++++ Stored data

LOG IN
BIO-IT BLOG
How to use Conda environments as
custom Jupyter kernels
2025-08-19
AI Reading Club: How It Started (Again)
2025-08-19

++++++++

- **Work item**:
This exercise asks for an exact repeat of the lines from the one holding "BIO-IT BLOG" through the end of the data above.

- **Task answer**:
BIO-IT BLOG
How to use Conda environments as
custom Jupyter kernels
2025-08-19
AI Reading Club: How It Started (Again)
2025-08-19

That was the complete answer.